After locating the line with "Mr. Christopher Robert Growe" below, output it and each following line exactly, stopping after the line with "actualités, nouveautés et". No pictures.

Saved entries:
══════════════════════════════

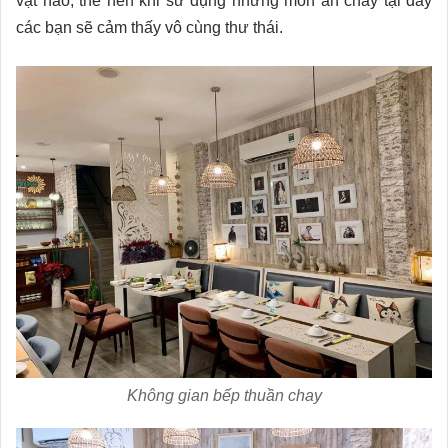
vật nào, thế nên khi sử dụng những món ăn chay tại đây
các bạn sẽ cảm thấy vô cùng thư thái.
Không gian bếp thuần chay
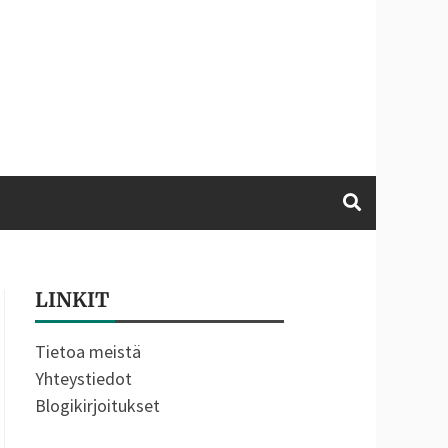
-
LINKIT
Tietoa meistä
Yhteystiedot
Blogikirjoitukset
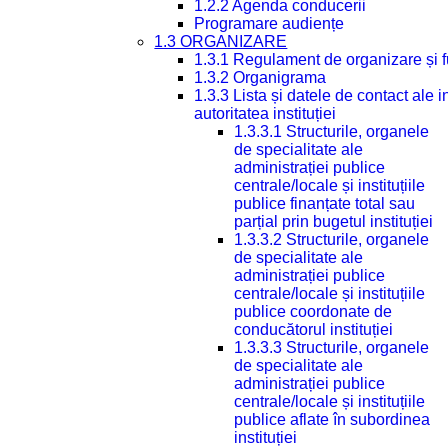
1.2.2 Agenda conducerii
Programare audiențe
1.3 ORGANIZARE
1.3.1 Regulament de organizare și 
1.3.2 Organigrama
1.3.3 Lista și datele de contact ale
autoritatea instituției
1.3.3.1 Structurile, organele
de specialitate ale
administrației publice
centrale/locale și instituțiile
publice finanțate total sau
parțial prin bugetul instituției
1.3.3.2 Structurile, organele
de specialitate ale
administrației publice
centrale/locale și instituțiile
publice coordonate de
conducătorul instituției
1.3.3.3 Structurile, organele
de specialitate ale
administrației publice
centrale/locale și instituțiile
publice aflate în subordinea
instituției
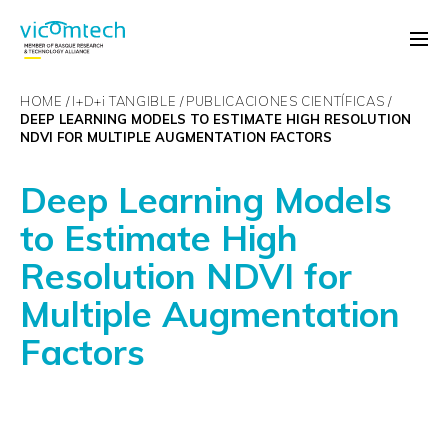
HOME
I+D+
i
TANGIBLE
PUBLICACIONES CIENTÍFICAS
DEEP LEARNING MODELS TO ESTIMATE HIGH RESOLUTION
NDVI FOR MULTIPLE AUGMENTATION FACTORS
Deep Learning Models
to Estimate High
Resolution NDVI for
Multiple Augmentation
Factors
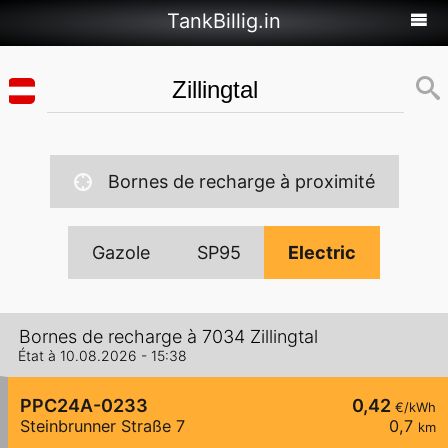
TankBillig.in
Bornes de recharge à proximité
Gazole
SP95
Electric
Bornes de recharge à 7034 Zillingtal
État à 10.08.2026 - 15:38
PPC24A-0233
0,42
€/kWh
Steinbrunner Straße 7
0,7
km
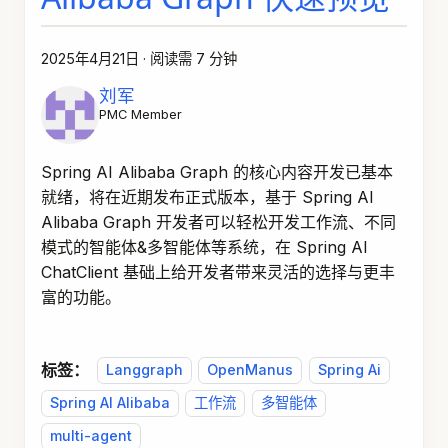
2025年4月21日
·
阅读需 7 分钟
刘军
PMC Member
Spring AI Alibaba Graph 的核心内容开发已基本
就绪，将在近期发布正式版本，基于 Spring AI
Alibaba Graph 开发者可以轻松开发工作流、不同
模式的智能体&多智能体等系统，在 Spring AI
ChatClient 基础上给开发者带来灵活的选择与更丰
富的功能。
标签：
Langgraph
OpenManus
Spring Ai
Spring AI Alibaba
工作流
多智能体
multi-agent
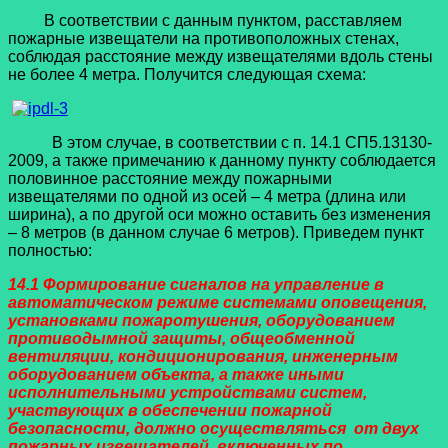
В соответствии с данным пунктом, расставляем
пожарные извещатели на противоположных стенах,
соблюдая расстояние между извещателями вдоль стены
не более 4 метра. Получится следующая схема:
В этом случае, в соответствии с п. 14.1 СП5.13130-
2009, а также примечанию к данному пункту соблюдается
половинное расстояние между пожарными
извещателями по одной из осей – 4 метра (длина или
ширина), а по другой оси можно оставить без изменения
– 8 метров (в данном случае 6 метров). Приведем пункт
полностью:
14.1 Формирование сигналов на управление в
автоматическом режиме системами оповещения,
установками пожаротушения, оборудованием
противодымной защиты, общеобменной
вентиляции, кондиционирования, инженерным
оборудованием объекта, а также иными
исполнительными устройствами систем,
участвующих в обеспечении пожарной
безопасности, должно осуществляться от двух
пожарных извещателей, включенных по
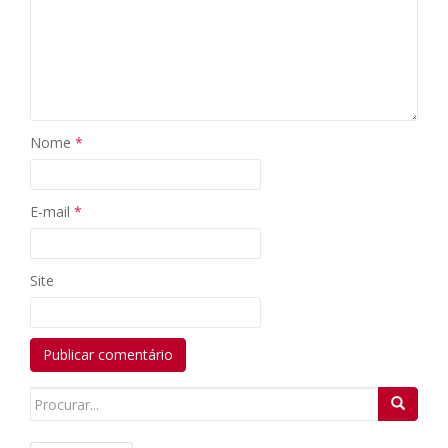
Nome
*
E-mail
*
Site
Search
for:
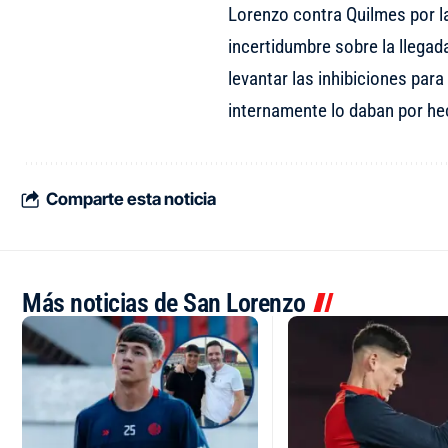
Lorenzo contra Quilmes por l
incertidumbre sobre la llegad
levantar las inhibiciones par
internamente lo daban por he
Comparte esta noticia
Más noticias de San Lorenzo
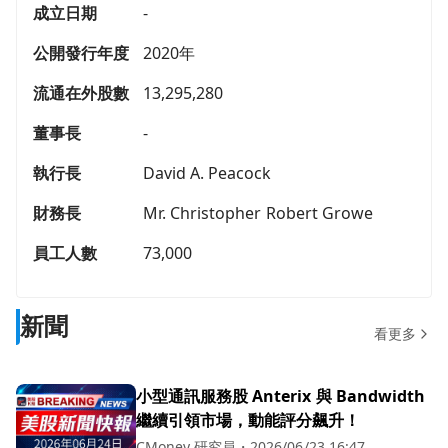
成立日期
-
公開發行年度
2020年
流通在外股數
13,295,280
董事長
-
執行長
David A. Peacock
財務長
Mr. Christopher Robert Growe
員工人數
73,000
新聞
看更多
小型通訊服務股 Anterix 與 Bandwidth
繼續引領市場，動能評分飆升！
CMoney 研究員
・
2026/06/23 16:47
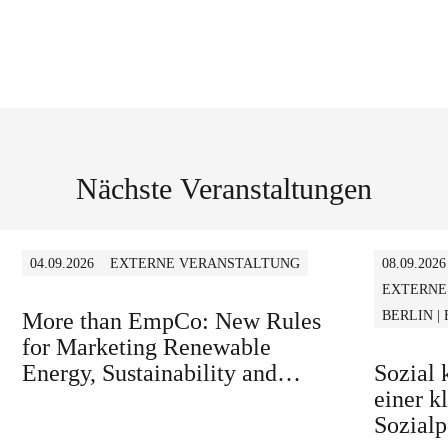
Nächste Veranstaltungen
04.09.2026
EXTERNE VERANSTALTUNG
08.09.2026
EXTERNE
More than EmpCo: New Rules
BERLIN |
for Marketing Renewable
Energy, Sustainability and
Sozial
similar Claims in B2B and B2C
einer k
Sozialp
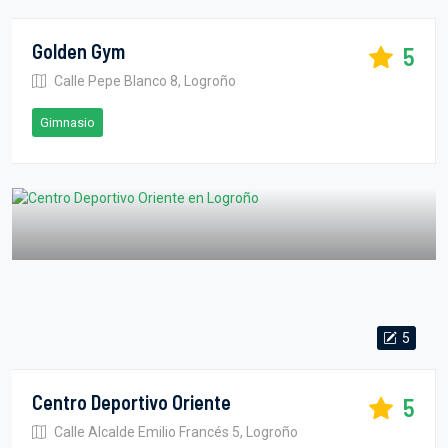
Golden Gym
5
Calle Pepe Blanco 8, Logroño
Gimnasio
5
Centro Deportivo Oriente
5
Calle Alcalde Emilio Francés 5, Logroño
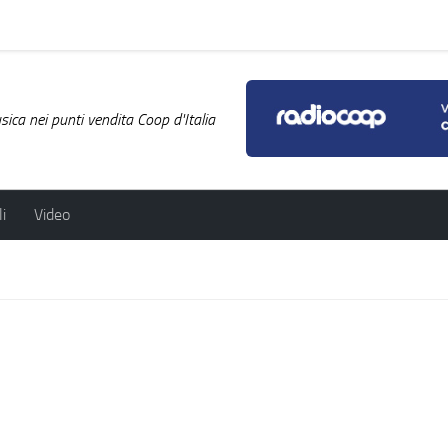
ica nei punti vendita Coop d'Italia
i
Video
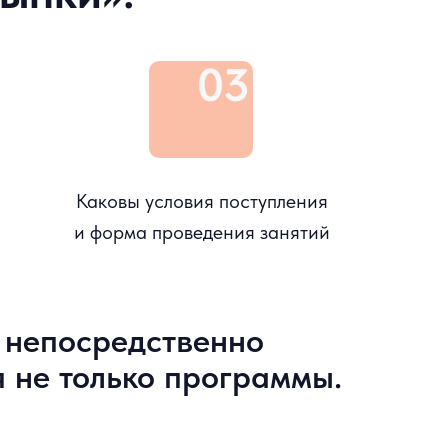
Каковы условия поступления
и форма проведения занятий
 непосредственно
 не только программы.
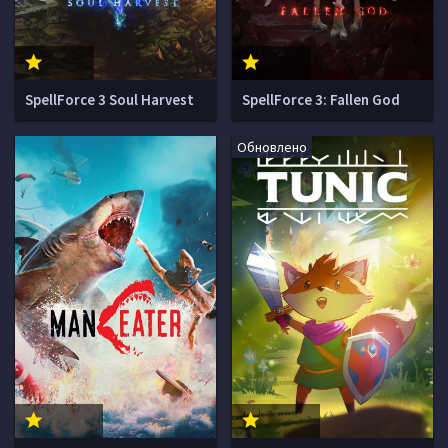
SpellForce 3 Soul Harvest
SpellForce 3: Fallen God
Обновлено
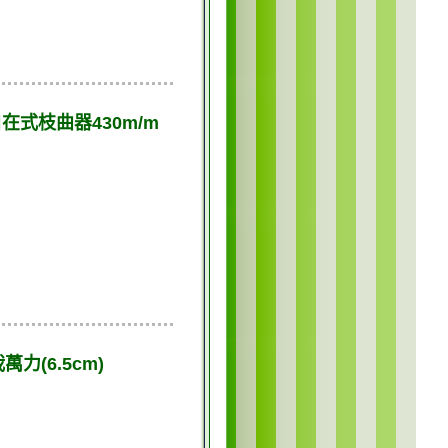
在式枝曲器430m/m
栽萬力(6.5cm)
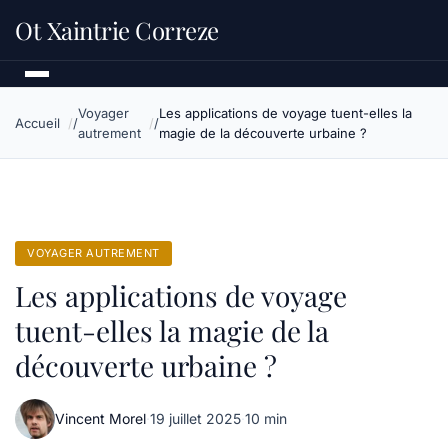
Ot Xaintrie Correze
Voyager
Les applications de voyage tuent-elles la
Accueil
autrement
magie de la découverte urbaine ?
VOYAGER AUTREMENT
Les applications de voyage
tuent-elles la magie de la
découverte urbaine ?
Vincent Morel
·
19 juillet 2025
·
10 min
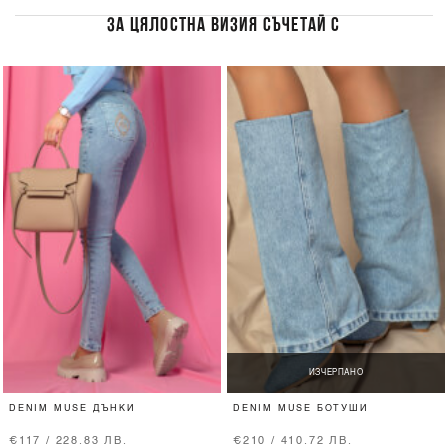
ЗА ЦЯЛОСТНА ВИЗИЯ СЪЧЕТАЙ С
ИЗЧЕРПАНО
DENIM MUSE ДЪНКИ
DENIM MUSE БОТУШИ
€117 / 228.83 ЛВ.
€210 / 410.72 ЛВ.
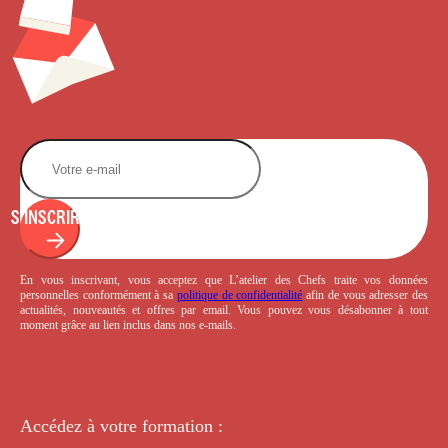
S'INSCRIRE
En vous inscrivant, vous acceptez que L’atelier des Chefs traite vos données
personnelles conformément à sa
politique de confidentialité
afin de vous adresser des
actualités, nouveautés et offres par email. Vous pouvez vous désabonner à tout
moment grâce au lien inclus dans nos e-mails.
Accédez à votre
formation :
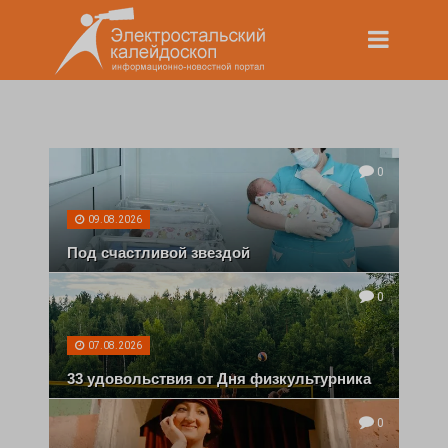
0
09.08.2026
Под счастливой звездой
0
07.08.2026
33 удовольствия от Дня физкультурника
0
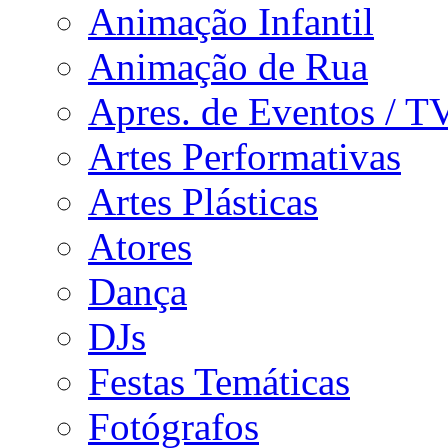
Animação Infantil
Animação de Rua
Apres. de Eventos / T
Artes Performativas
Artes Plásticas
Atores
Dança
DJs
Festas Temáticas
Fotógrafos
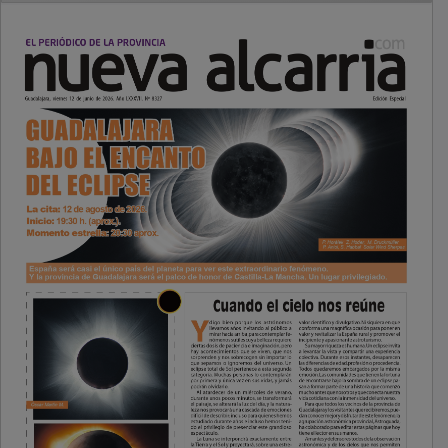
PUBLICIDAD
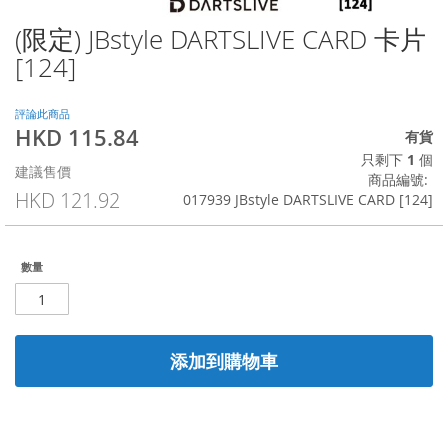
(限定) JBstyle DARTSLIVE CARD 卡片
Skip
to
[124]
the
beginning
of
評論此商品
HKD 115.84
the
特
有貨
images
殊
只剩下
1
個
建議售價
gallery
價
商品編號
格
HKD 121.92
017939 JBstyle DARTSLIVE CARD [124]
數量
添加到購物車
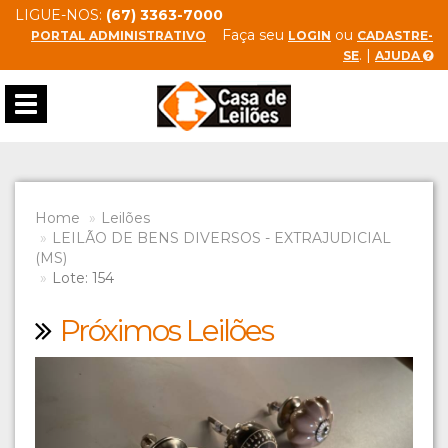
LIGUE-NOS:
(67) 3363-7000
Faça seu
ou
PORTAL ADMINISTRATIVO
LOGIN
CADASTRE-
. |
SE
AJUDA
Toggle
navigation
Home
Leilões
LEILÃO DE BENS DIVERSOS - EXTRAJUDICIAL
(MS)
Lote: 154
Próximos Leilões
Previous
Next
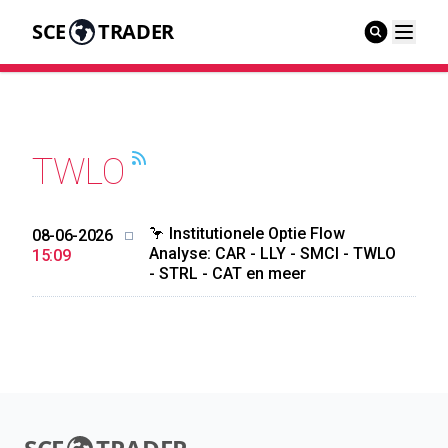
SCE
TRADER
TWLO
🦩 Institutionele Optie Flow
08-06-2026
Analyse: CAR - LLY - SMCI - TWLO
15:09
- STRL - CAT en meer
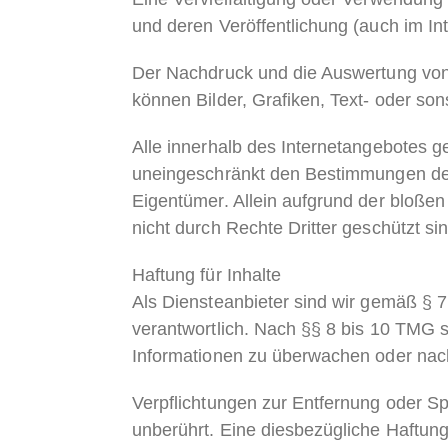
und deren Veröffentlichung (auch im Int
Der Nachdruck und die Auswertung von M
können Bilder, Grafiken, Text- oder son
Alle innerhalb des Internetangebotes 
uneingeschränkt den Bestimmungen des 
Eigentümer. Allein aufgrund der bloße
nicht durch Rechte Dritter geschützt sin
Haftung für Inhalte
Als Diensteanbieter sind wir gemäß § 
verantwortlich. Nach §§ 8 bis 10 TMG si
Informationen zu überwachen oder nach
Verpflichtungen zur Entfernung oder S
unberührt. Eine diesbezügliche Haftung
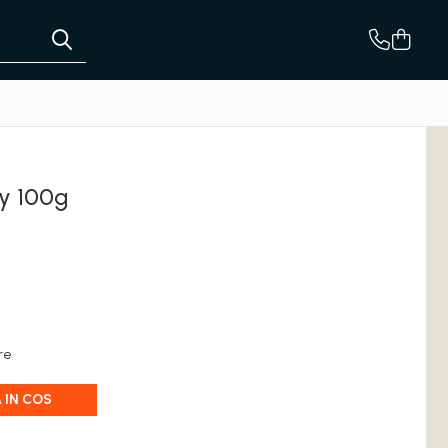
ry 100g
are
 IN COS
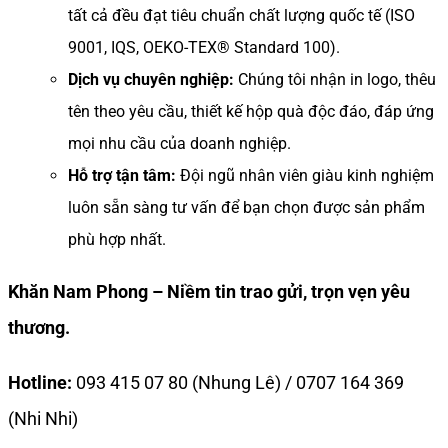
tất cả đều đạt tiêu chuẩn chất lượng quốc tế (ISO
9001, IQS, OEKO-TEX® Standard 100).
Dịch vụ chuyên nghiệp:
Chúng tôi nhận in logo, thêu
tên theo yêu cầu, thiết kế hộp quà độc đáo, đáp ứng
mọi nhu cầu của doanh nghiệp.
Hỗ trợ tận tâm:
Đội ngũ nhân viên giàu kinh nghiệm
luôn sẵn sàng tư vấn để bạn chọn được sản phẩm
phù hợp nhất.
Khăn Nam Phong – Niềm tin trao gửi, trọn vẹn yêu
thương.
Hotline:
093 415 07 80 (Nhung Lê) / 0707 164 369
(Nhi Nhi)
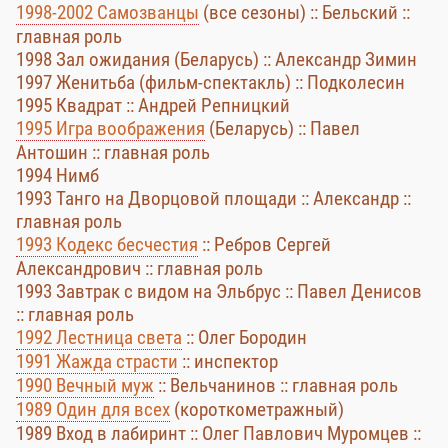
1998-2002 Самозванцы
(все сезоны) :: Бельский ::
главная роль
1998 Зал ожидания (Беларусь) :: Александр Зимин
1997 Женитьба (фильм-спектакль) :: Подколесин
1995 Квадрат :: Андрей Репницкий
1995 Игра воображения
(Беларусь) :: Павел
Антошин :: главная роль
1994 Нимб
1993 Танго на Дворцовой площади :: Александр ::
главная роль
1993 Кодекс бесчестия
:: Ребров Сергей
Александрович :: главная роль
1993 Завтрак с видом на Эльбрус :: Павел Денисов
:: главная роль
1992 Лестница света
:: Олег Бородин
1991 Жажда страсти
:: инспектор
1990 Вечный муж
:: Вельчанинов :: главная роль
1989 Один для всех
(короткометражный)
1989 Вход в лабиринт :: Олег Павлович Муромцев ::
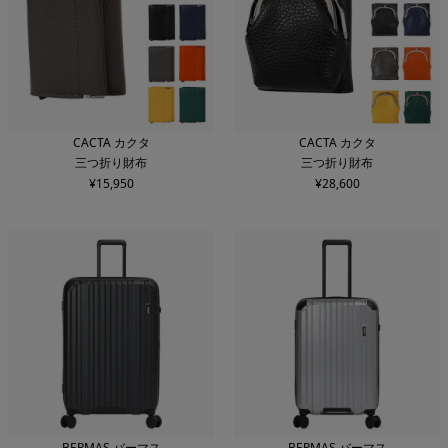
CACTA カクタ
CACTA カクタ
三つ折り財布
三つ折り財布
¥
15,950
¥
28,600
BERMAS バーマス
BERMAS バーマス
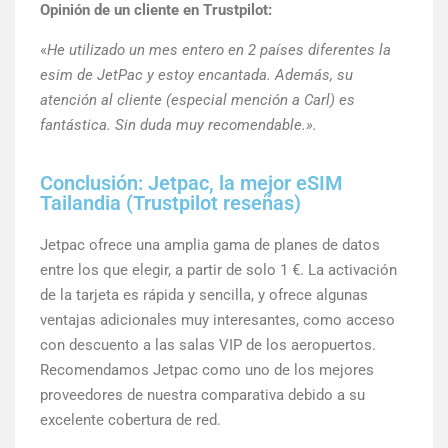
Opinión de un cliente en Trustpilot:
«
He utilizado un mes entero en 2 países diferentes la
esim de JetPac y estoy encantada. Además, su
atención al cliente (especial mención a Carl) es
fantástica. Sin duda muy recomendable.».
Conclusión: Jetpac, la mejor eSIM
Tailandia (Trustpilot reseñas)
Jetpac ofrece una amplia gama de planes de datos
entre los que elegir, a partir de solo 1 €. La activación
de la tarjeta es rápida y sencilla, y ofrece algunas
ventajas adicionales muy interesantes, como acceso
con descuento a las salas VIP de los aeropuertos.
Recomendamos Jetpac como uno de los mejores
proveedores de nuestra comparativa debido a su
excelente cobertura de red.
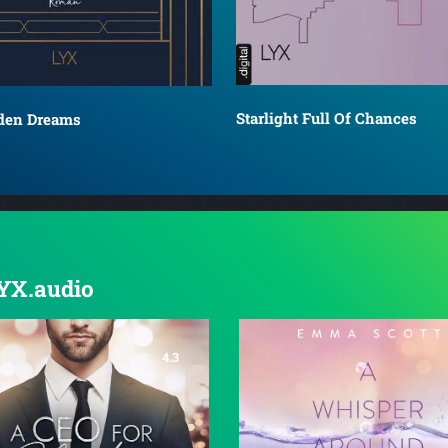
Starlight Full Of Chances
lden Dreams
LYX.audio
4.3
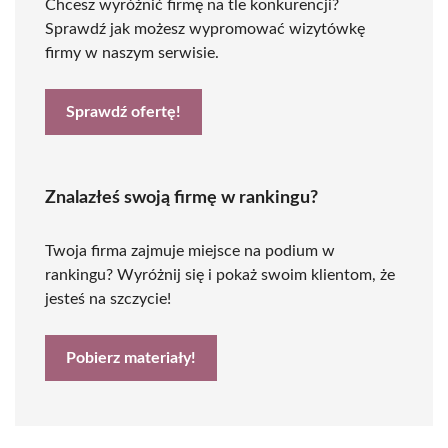
Chcesz wyróżnić firmę na tle konkurencji?
Sprawdź jak możesz wypromować wizytówkę
firmy w naszym serwisie.
Sprawdź ofertę!
Znalazłeś swoją firmę w rankingu?
Twoja firma zajmuje miejsce na podium w
rankingu? Wyróżnij się i pokaż swoim klientom, że
jesteś na szczycie!
Pobierz materiały!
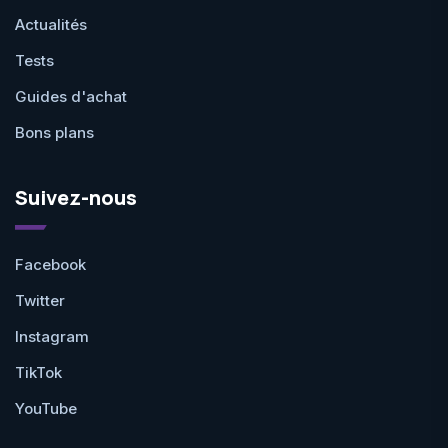
Actualités
Tests
Guides d'achat
Bons plans
Suivez-nous
Facebook
Twitter
Instagram
TikTok
YouTube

══════════════════════════════

SOLVED EXERCISE →
Mr. Christopher Robert Growe
員工人數
73,000
新聞
看更多
小型通訊服務股 Anterix 與 Bandwidth
繼續引領市場，動能評分飆升！
CMoney 研究員
・
2026/06/23 16:47
Nächste Veranstaltungen
04.09.2026
EXTERNE VERANSTALTUNG
08.09.2026
EXTERNE
More than EmpCo: New Rules
BERLIN |
for Marketing Renewable
Energy, Sustainability and
Sozial
similar Claims in B2B and B2C
einer k
Sozialp
Golden Gym
5
Calle Pepe Blanco 8, Logroño
Gimnasio
5
Centro Deportivo Oriente
5
Calle Alcalde Emilio Francés 5, Logroño
ica nei punti vendita Coop d'Italia
i
Video
Каковы условия поступления
и форма проведения занятий
 непосредственно
 не только программы.
SpellForce 3 Soul Harvest
SpellForce 3: Fallen God
Обновлено
在式枝曲器430m/m
栽萬力(6.5cm)
Ot Xaintrie Correze
Voyager
Les applications de voyage tuent-elles la
Accueil
autrement
magie de la découverte urbaine ?
VOYAGER AUTREMENT
Les applications de voyage
tuent-elles la magie de la
découverte urbaine ?
Vincent Morel
·
19 juillet 2025
·
10 min
ЗА ЦЯЛОСТНА ВИЗИЯ СЪЧЕТАЙ С
ИЗЧЕРПАНО
DENIM MUSE ДЪНКИ
DENIM MUSE БОТУШИ
€117 / 228.83 ЛВ.
€210 / 410.72 ЛВ.
S'INSCRIRE
En vous inscrivant, vous acceptez que L’atelier des Chefs traite vos données
personnelles conformément à sa
politique de confidentialité
afin de vous adresser des
actualités, nouveautés et offres par email. Vous pouvez vous désabonner à tout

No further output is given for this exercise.